One approach is called plasmonics. Photons striking small, metallic structures can create plasmons, which are oscillations of electron density in the metal. The effect can increase the scattering of light within the solar cell, giving it more of an opportunity to absorb the photons. Vivian Ferry, a postdoctoral researcher at Caltech, says her team is creating plasmons using hemispheric bumps on the contacts of a 90-µm-thick solar cell made of hydrogenated amorphous silicon. Ferry says the nanostructured device produces 15 percent more current than a commercially produced, randomly textured solar cell.

Another nanophotonics trick in the works is using photonic crystals to construct reflectors. Photonic crystals are periodic structures with features smaller than the wavelength of the light they are designed to deal with. Miro Zeman, who heads the photonics materials and devices group at Delft University of Technology, in the Netherlands, says his lab has built photonic crystal reflectors at both the back of the cell and in the middle. The reflectors force light to bounce around inside the silicon, increasing the chances that it will be turned into electricity.

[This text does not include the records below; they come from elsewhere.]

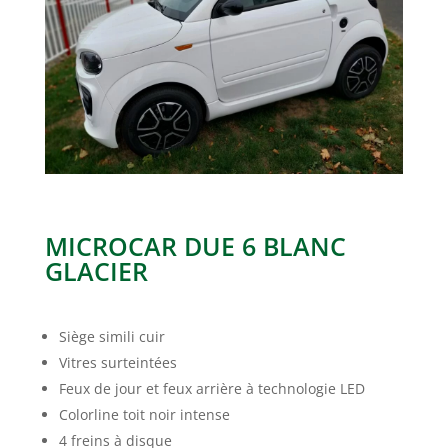
MICROCAR DUE 6 BLANC
GLACIER
Siège simili cuir
Vitres surteintées
Feux de jour et feux arrière à technologie LED
Colorline toit noir intense
4 freins à disque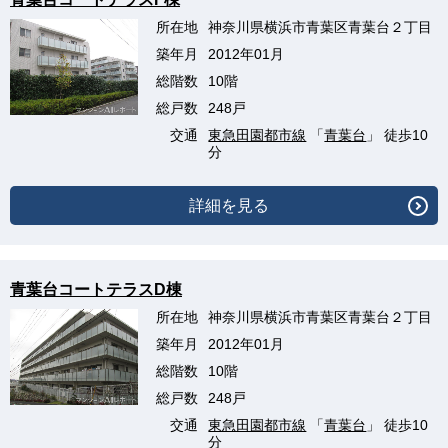
所在地
神奈川県横浜市青葉区青葉台２丁目
築年月
2012年01月
総階数
10階
総戸数
248戸
交通
東急田園都市線
「
青葉台
」 徒歩10
分
詳細を見る
青葉台コートテラスD棟
所在地
神奈川県横浜市青葉区青葉台２丁目
築年月
2012年01月
総階数
10階
総戸数
248戸
交通
東急田園都市線
「
青葉台
」 徒歩10
分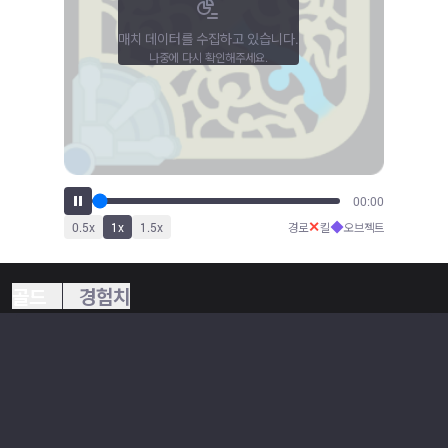
매치 데이터를 수집하고 있습니다.
나중에 다시 확인해주세요.
00:00
✕
◆
0.5
x
1
x
1.5
x
경로
킬
오브젝트
골드
경험치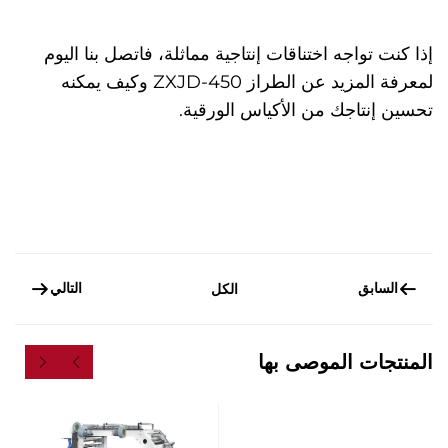
إذا كنت تواجه اختناقات إنتاجية مماثلة، فاتصل بنا اليوم
لمعرفة المزيد عن الطراز ZXJD-450 وكيف يمكنه
تحسين إنتاجك من الأكياس الورقية.
السابق
التالي
الكل
المنتجات الموصى بها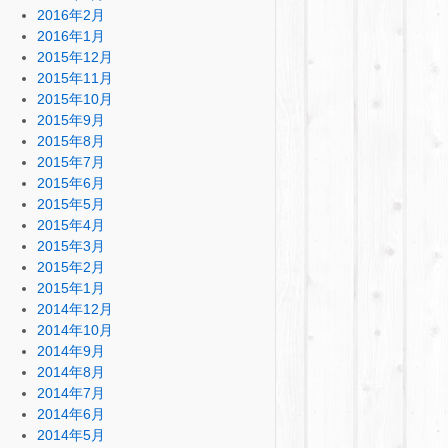
2016年2月
2016年1月
2015年12月
2015年11月
2015年10月
2015年9月
2015年8月
2015年7月
2015年6月
2015年5月
2015年4月
2015年3月
2015年2月
2015年1月
2014年12月
2014年10月
2014年9月
2014年8月
2014年7月
2014年6月
2014年5月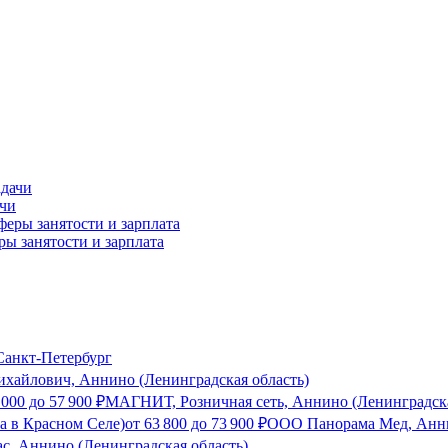
ачи
ы занятости и зарплата
анкт-Петербург
хайлович, Аннино (Ленинградская область)
 000
до
57 900
₽
МАГНИТ, Розничная сеть, Аннино (Ленинградска
а в Красном Селе)
от
63 800
до
73 900
₽
ООО Панорама Мед, Анни
с, Аннино (Ленинградская область)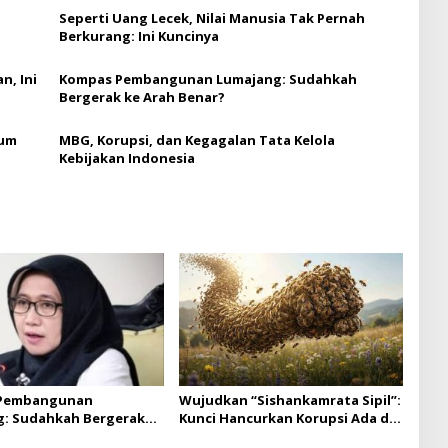
Seperti Uang Lecek, Nilai Manusia Tak Pernah
Berkurang: Ini Kuncinya
, Ini
Kompas Pembangunan Lumajang: Sudahkah
Bergerak ke Arah Benar?
lum
MBG, Korupsi, dan Kegagalan Tata Kelola
Kebijakan Indonesia
Pembangunan
Wujudkan “Sishankamrata Sipil”:
: Sudahkah Bergerak
Kunci Hancurkan Korupsi Ada di
Benar?
Gotong Royong Lintas Sektor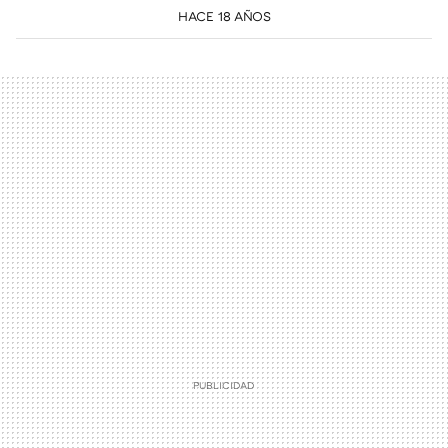
HACE 18 AÑOS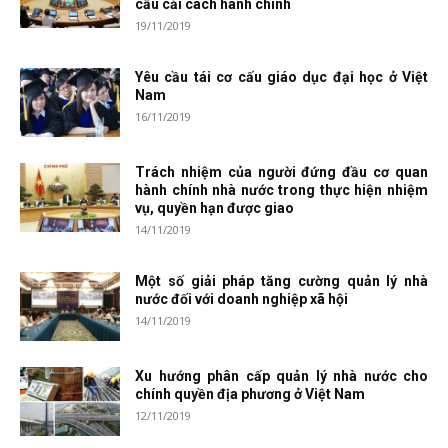
cầu cải cách hành chính
19/11/2019
Yêu cầu tái cơ cấu giáo dục đại học ở Việt
Nam
16/11/2019
Trách nhiệm của người đứng đầu cơ quan
hành chính nhà nước trong thực hiện nhiệm
vụ, quyền hạn được giao
14/11/2019
Một số giải pháp tăng cường quản lý nhà
nước đối với doanh nghiệp xã hội
14/11/2019
Xu hướng phân cấp quản lý nhà nước cho
chính quyền địa phương ở Việt Nam
12/11/2019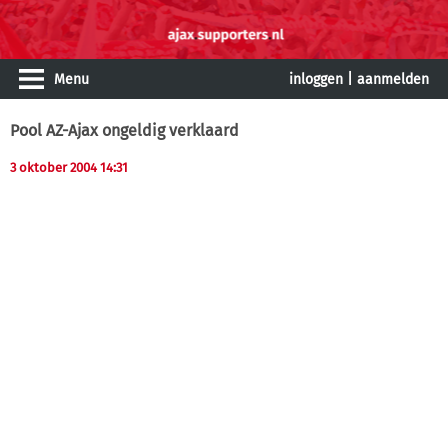
Menu
inloggen
|
aanmelden
Pool AZ-Ajax ongeldig verklaard
3 oktober 2004 14:31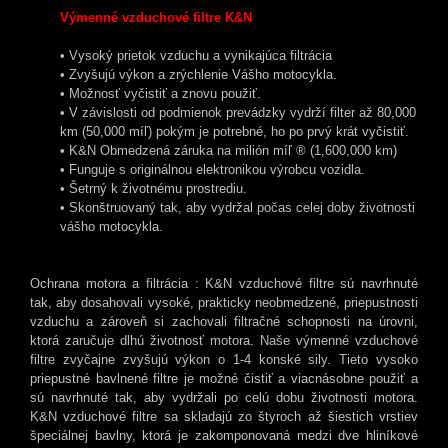
Výmenné vzduchové filtre K&N
• Vysoký prietok vzduchu a vynikajúca filtrácia
• Zvyšujú výkon a zrýchlenie Vášho motocykla.
• Možnosť vyčistiť a znovu použiť.
• V závislosti od podmienok prevádzky vydrží filter až 80,000
km (50,000 míľ) pokým je potrebné, ho po prvý krát vyčistiť.
• K&N Obmedzená záruka na milión míľ ® (1,600,000 km)
• Funguje s originálnou elektronikou výrobcu vozidla.
• Šetrný k životnému prostrediu.
• Skonštruovaný tak, aby vydržal počas celej doby životnosti
vášho motocykla.
Ochrana motora a filtrácia : K&N vzduchové filtre sú navrhnuté
tak, aby dosahovali vysoké, prakticky neobmedzené, priepustnosti
vzduchu a zároveň si zachovali filtračné schopnosti na úrovni,
ktorá zaručuje dlhú životnosť motora. Naše výmenné vzduchové
filtre zvyčajne zvyšujú výkon o 1-4 konské sily. Tieto vysoko
priepustné bavlnené filtre je možné čistiť a viacnásobne použiť a
sú navrhnuté tak, aby vydržali po celú dobu životnosti motora.
K&N vzduchové filtre sa skladajú zo štyroch až šiestich vrstiev
špeciálnej bavlny, ktorá je zakomponovaná medzi dve hliníkové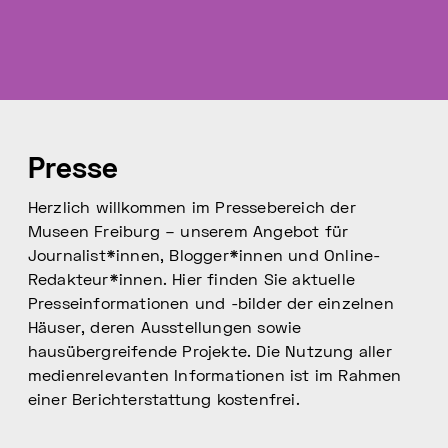
Presse
Herzlich willkommen im Pressebereich der
Museen Freiburg – unserem Angebot für
Journalist*innen, Blogger*innen und Online-
Redakteur*innen. Hier finden Sie aktuelle
Presseinformationen und -bilder der einzelnen
Häuser, deren Ausstellungen sowie
hausübergreifende Projekte. Die Nutzung aller
medienrelevanten Informationen ist im Rahmen
einer Berichterstattung kostenfrei.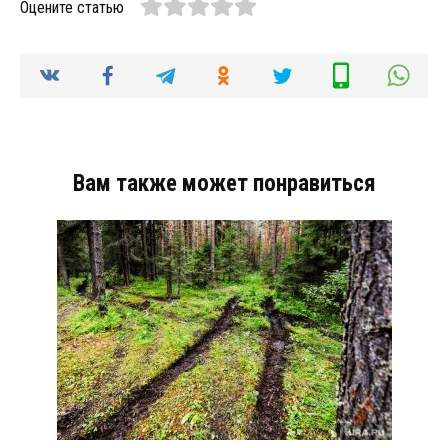
Оцените статью
Вам также может понравиться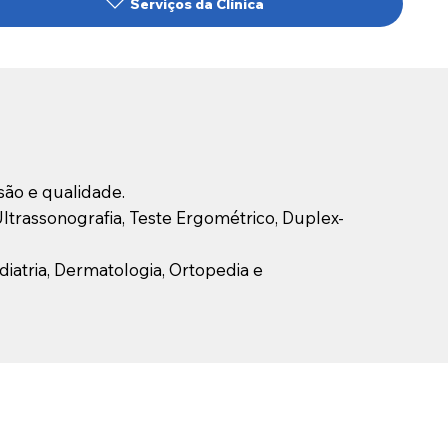
Serviços da Clínica
ão e qualidade.
ltrassonografia, Teste Ergométrico, Duplex-
ediatria, Dermatologia, Ortopedia e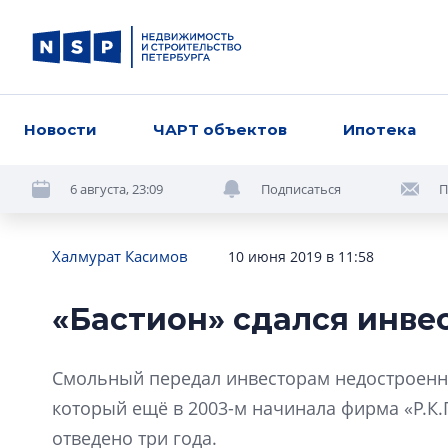
Новости
ЧАРТ объектов
Ипотека
6 августа, 23:09
Подписаться
П
Халмурат Касимов
10 июня 2019 в 11:58
«Бастион» сдался инве
Смольный передал инвесторам недостроенны
который ещё в 2003-м начинала фирма «Р.К.
отведено три года.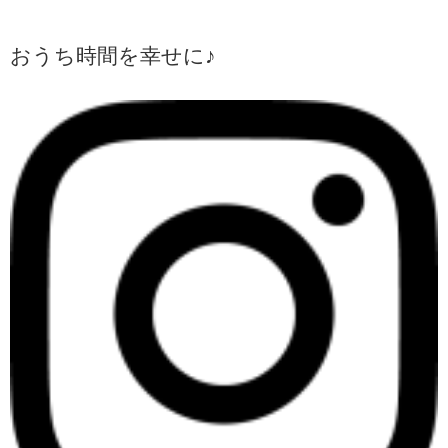
おうち時間を幸せに♪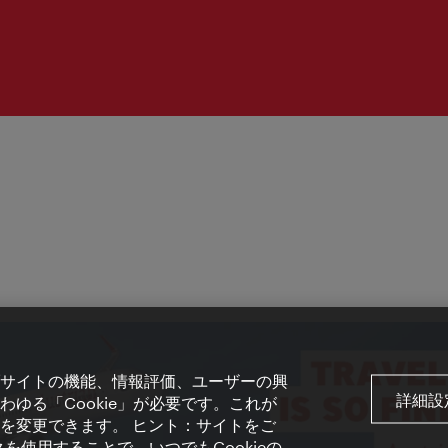
サイトの機能、情報評価、ユーザーの興
詳細設
ゆる「Cookie」が必要です。これが
を変更できます。 ヒント：サイトをご
を使用することで、いつでもCookieの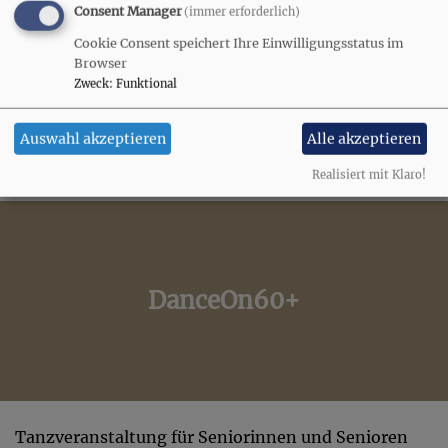
Consent Manager
(immer erforderlich)
Cookie Consent speichert Ihre Einwilligungsstatus im
Browser
Zweck
:
Funktional
Die Südosteuropäische Tanzgruppe trifft sich
wöchentlich mittwochs von 20.00 Uhr bis 22 Uhr.
Auswahl akzeptieren
Alle akzeptieren
Kontakt:
Magda Preißner (08153/7585)
Realisiert mit Klaro!
DanceOn60+
Tanzveranstaltung für Seniorinnen und Senioren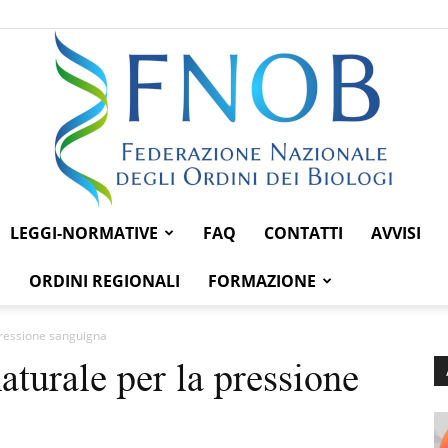
LEGGI-NORMATIVE
FAQ
CONTATTI
AVVISI
Federazione
ORDINI REGIONALI
FORMAZIONE
 pressione sanguigna
naturale per la pressione
Nazionale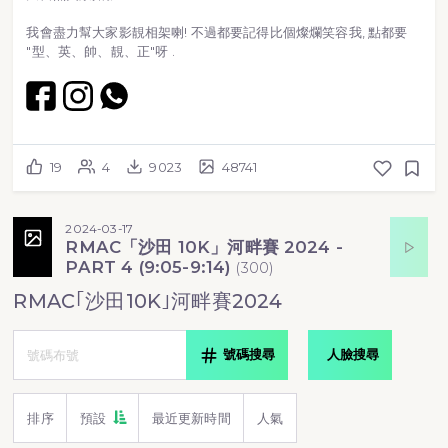
我會盡力幫大家影靚相架喇! 不過都要記得比個燦爛笑容我, 點都要
"型、英、帥、靚、正"呀 .
19
4
9023
48741
2024-03-17
RMAC「沙田 10K」河畔賽 2024 -
PART 4 (9:05-9:14)
(
300
)
RMAC｢沙田10K｣河畔賽2024
號碼搜尋
人臉搜尋
排序
預設
最近更新時間
人氣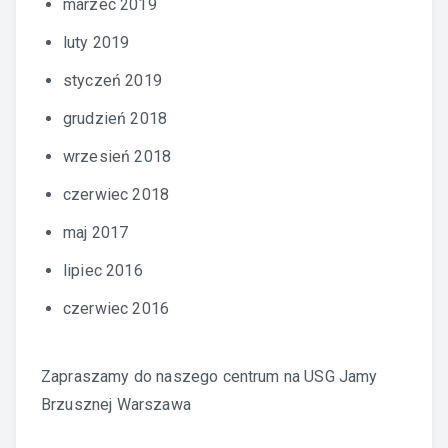
marzec 2019
luty 2019
styczeń 2019
grudzień 2018
wrzesień 2018
czerwiec 2018
maj 2017
lipiec 2016
czerwiec 2016
Zapraszamy do naszego centrum na
USG Jamy
Brzusznej Warszawa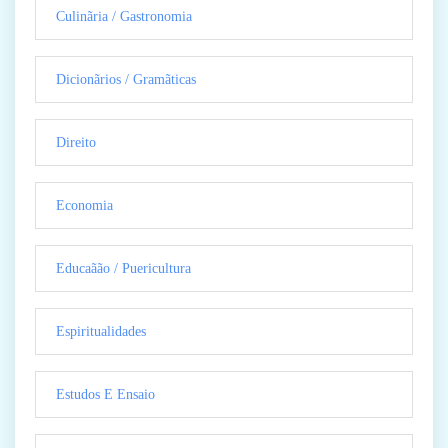
Culinãria / Gastronomia
Dicionãrios / Gramãticas
Direito
Economia
Educaãão / Puericultura
Espiritualidades
Estudos E Ensaio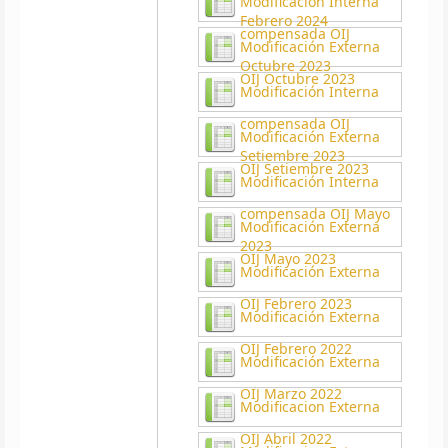
Modificación Interna
Febrero 2024
compensada OIJ
Modificación Externa
Octubre 2023
OIJ Octubre 2023
Modificación Interna
compensada OIJ
Modificación Externa
Setiembre 2023
OIJ Setiembre 2023
Modificación Interna
compensada OIJ Mayo
Modificación Externa
2023
OIJ Mayo 2023
Modificación Externa
OIJ Febrero 2023
Modificación Externa
OIJ Febrero 2022
Modificación Externa
OIJ Marzo 2022
Modificacion Externa
OIJ Abril 2022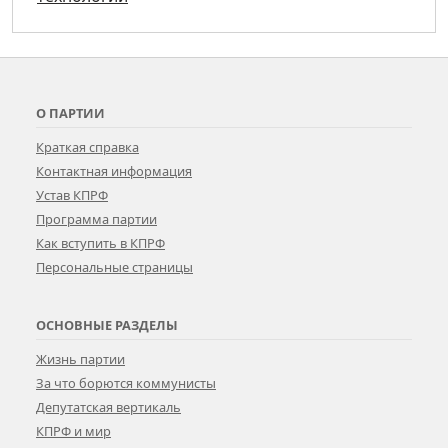
О ПАРТИИ
Краткая справка
Контактная информация
Устав КПРФ
Программа партии
Как вступить в КПРФ
Персональные страницы
ОСНОВНЫЕ РАЗДЕЛЫ
Жизнь партии
За что борются коммунисты
Депутатская вертикаль
КПРФ и мир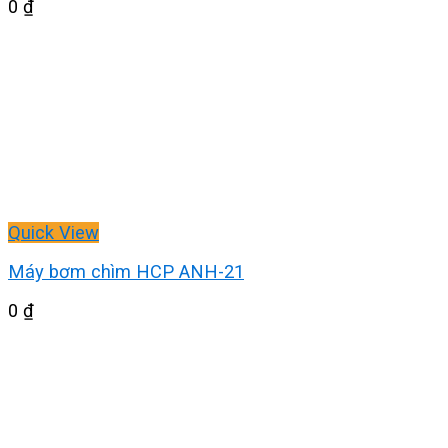
0
₫
Quick View
Máy bơm chìm HCP ANH-21
0
₫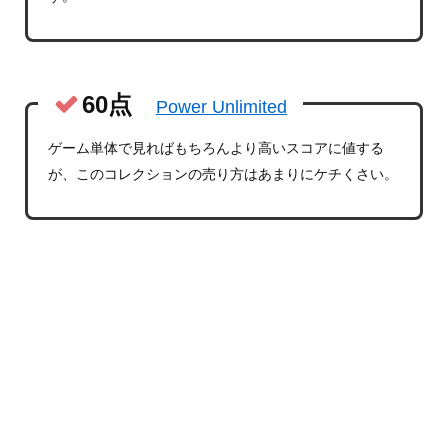
60点
Power Unlimited
ゲーム単体で見ればもちろんより高いスコアに値する
が、このコレクションの売り方はあまりにケチくさい。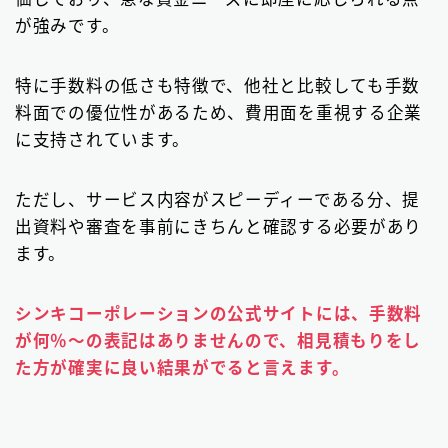
が強みです。
特に手数料の低さも特徴で、他社と比較しても手数
料面での優位性があるため、費用面を重視する企業
に支持されています。
ただし、サービス内容がスピーディーである分、提
出資料や審査を事前にきちんと確認する必要があり
ます。
シンキコーポレーションの公式サイトには、手数料
が何％〜の表記はありませんので、相見積もりをし
た方が確実に良い結果がでると言えます。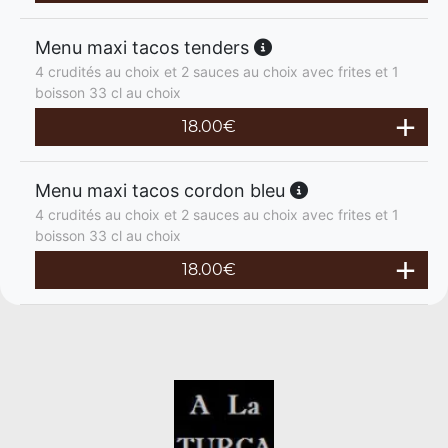
Menu maxi tacos tenders
4 crudités au choix et 2 sauces au choix avec frites et 1
boisson 33 cl au choix
18.00
€
Menu maxi tacos cordon bleu
4 crudités au choix et 2 sauces au choix avec frites et 1
boisson 33 cl au choix
18.00
€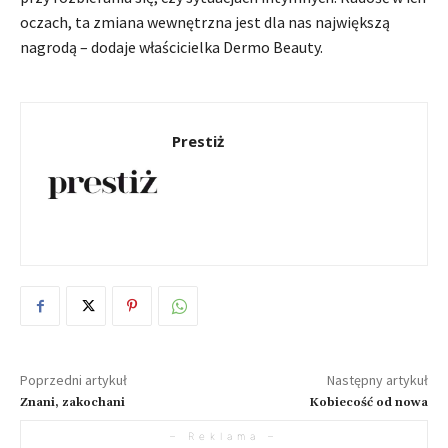
oczach, ta zmiana wewnętrzna jest dla nas największą
nagrodą – dodaje właścicielka Dermo Beauty.
Prestiż
Poprzedni artykuł
Następny artykuł
Znani, zakochani
Kobiecość od nowa
– Reklama –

Another photonic crystal scheme would use the structures in a 1-µm-thick layer of crystalline silicon. According to Ounsi El Daif, a researcher at Imec in Leuven, Belgium, the photonic crystal layer can then be joined to an amorphous silicon layer. Because the film is so thin, "traditional texturing techniques cannot really work in this case," El Daif says. Theoretically, he says, such a photonic crystal could increase photon absorption by 37 percent.

These technologies are still years from being commercial products, Fan says. But they might be worth the wait.